In dem Fall, sagte die Mutter trübselig, wüßte ich mit gar nicht mehr zu helfen. Wenn nicht der alte Oheim –

Denken wir nur an den alten Geizhals nicht, rief die lebhafte Henriette, halb im Weinen und halb im Zorn; er thut nichts für uns, wenn er uns auch sterben sieht, das hat er ja selber oft genug gesagt.

Schelte nur nicht auf ihn, antwortete die Mutter zurechtweisend, er hat freilich etwas mehr als wir, aber er ist doch ebenfalls arm. Und sein eigner Bruder, Dein Vater, Kind, hat ihn zu Grunde gerichtet; und darum ist es auch natürlich, daß ihm von Zeit zu Zeit das wieder beifällt und er auf uns böse ist.

So muß ich also, in dieser Hitze, noch einmal über die Brücke laufen, sagte Henriette, um die gnädige Frau drüben um die paar Groschen zu mahnen, die sie mir schon so lange für die mühselige Stickerei schuldig ist.
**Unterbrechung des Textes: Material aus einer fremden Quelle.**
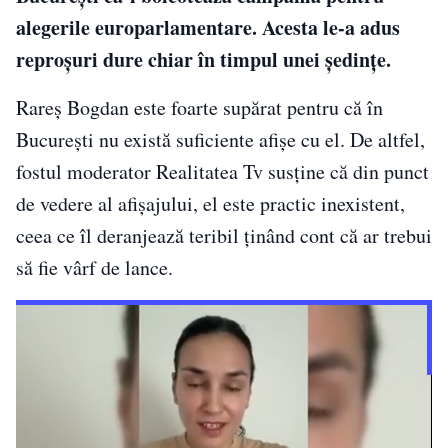
alegerile europarlamentare. Acesta le-a adus
reproșuri dure chiar în timpul unei ședințe.
Rareș Bogdan este foarte supărat pentru că în
București nu există suficiente afișe cu el. De altfel,
fostul moderator Realitatea Tv susține că din punct
de vedere al afișajului, el este practic inexistent,
ceea ce îl deranjează teribil ținând cont că ar trebui
să fie vârf de lance.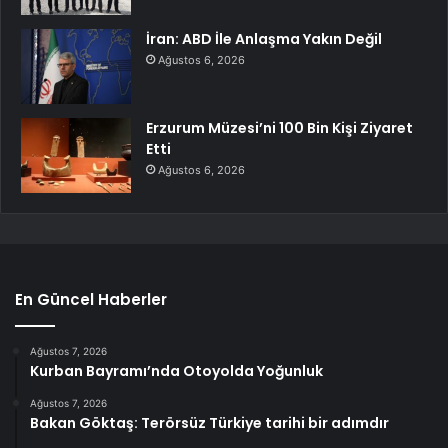
İran: ABD İle Anlaşma Yakın Değil
Ağustos 6, 2026
Erzurum Müzesi’ni 100 Bin Kişi Ziyaret
Etti
Ağustos 6, 2026
En Güncel Haberler
Ağustos 7, 2026
Kurban Bayramı’nda Otoyolda Yoğunluk
Ağustos 7, 2026
Bakan Göktaş: Terörsüz Türkiye tarihi bir adımdır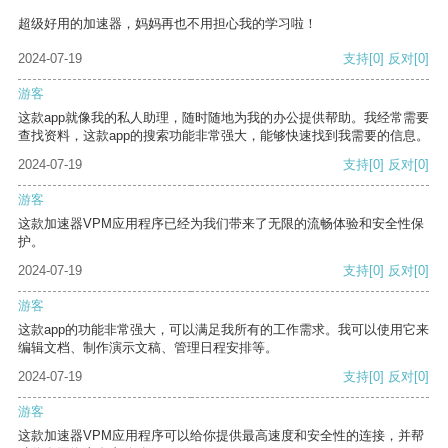
超级好用的加速器，妈妈再也不用担心我的学习啦！
2024-07-19
支持
[0]
反对
[0]
游客
这款app就像我的私人助理，随时随地为我的办公提供帮助。我经常需要
查找资料，这款app的搜索功能非常强大，能够快速找到我需要的信息。
2024-07-19
支持
[0]
反对
[0]
游客
这款加速器VPM应用程序已经为我们带来了无限的流畅体验和安全性保
护。
2024-07-19
支持
[0]
反对
[0]
游客
这款app的功能非常强大，可以满足我所有的工作需求。我可以使用它来
编辑文档、制作演示文稿、管理日程安排等。
2024-07-19
支持
[0]
反对
[0]
游客
这款加速器VPM应用程序可以给你提供最高速度和安全性的连接，并帮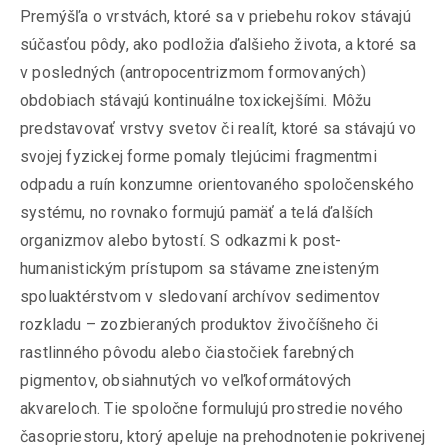
Premýšľa o vrstvách, ktoré sa v priebehu rokov stávajú
súčasťou pôdy, ako podložia ďalšieho života, a ktoré sa
v posledných (antropocentrizmom formovaných)
obdobiach stávajú kontinuálne toxickejšími. Môžu
predstavovať vrstvy svetov či realít, ktoré sa stávajú vo
svojej fyzickej forme pomaly tlejúcimi fragmentmi
odpadu a ruín konzumne orientovaného spoločenského
systému, no rovnako formujú pamäť a telá ďalších
organizmov alebo bytostí. S odkazmi k post-
humanistickým prístupom sa stávame zneisteným
spoluaktérstvom v sledovaní archívov sedimentov
rozkladu – zozbieraných produktov živočíšneho či
rastlinného pôvodu alebo čiastočiek farebných
pigmentov, obsiahnutých vo veľkoformátových
akvareloch. Tie spoločne formulujú prostredie nového
časopriestoru, ktorý apeluje na prehodnotenie pokrivenej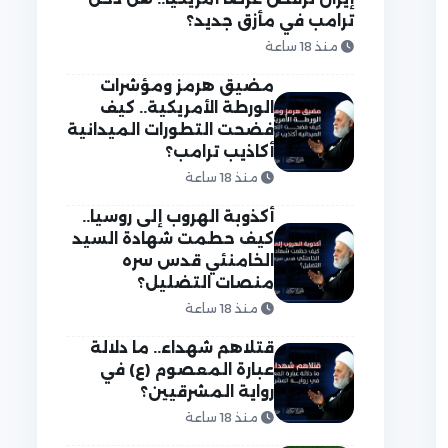
ترامب في مأزق جديد؟
منذ 18 ساعة
مضيق هرمز ومؤشرات
الورطة الأمريكية.. كيف
فضحت التطورات الميدانية
أكاذيب ترامب؟
منذ 18 ساعة
أكذوبة الهروب إلى روسيا..
كيف حطمت شهادة السيد
الخامنئي قدس سره
منصات التضليل؟
منذ 18 ساعة
قتلاهم شهداء.. ما دلالة
عبارة المعصوم (ع) في
رواية المشرقيين؟
منذ 18 ساعة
Und wer weiß noch, ob ich sie zu Hause treffe.

Schlimmer, sagte die Mutter, wenn sie es übel nehmen sollte und künftig gar nicht mehr bei uns arbeiten läßt, oder gar andere Reiche und Vornehme vor uns warnt, als wenn 228 wir schlecht erzogene und unverschämte Leute wären. Das ist das Entsetzliche bei den Reichen, daß sie es nicht fassen, wie wichtig dem Armen so oft ein paar Groschen sind, die sie in ihrem Leichtsinn immer und immer wieder vergessen.

Wenn nur, sagte Henriette ganz in Trauer aufgelöst, unterdeß der grobe Wirth nicht heraufkommt, uns auspfändet und aus dem Zimmer wirft, wie er uns neulich gedroht hat.

Er wird doch nicht, sagte die Mutter besänftigend; solche Leute sagen auch oft mehr, als sie ausführen wollen, um sich vor ihren Schuldnern ein rechtes Ansehen zu geben. Man muß ihnen das zu Gute halten.

Aber im Stillen war die Mutter ganz von derselben Furcht erfüllt; sie wollte nur der jungen, unerfahrnen Tochter nicht den letzten Muth rauben, und darum nahm sie eine heitere Miene an, betrachtete ihr Kind lächelnd, die sich schon die schwarze, wohlgeschonte tafftne Schürze vorband, um auf der Straße im hellen Sonnenlicht so anständig als möglich zu erscheinen.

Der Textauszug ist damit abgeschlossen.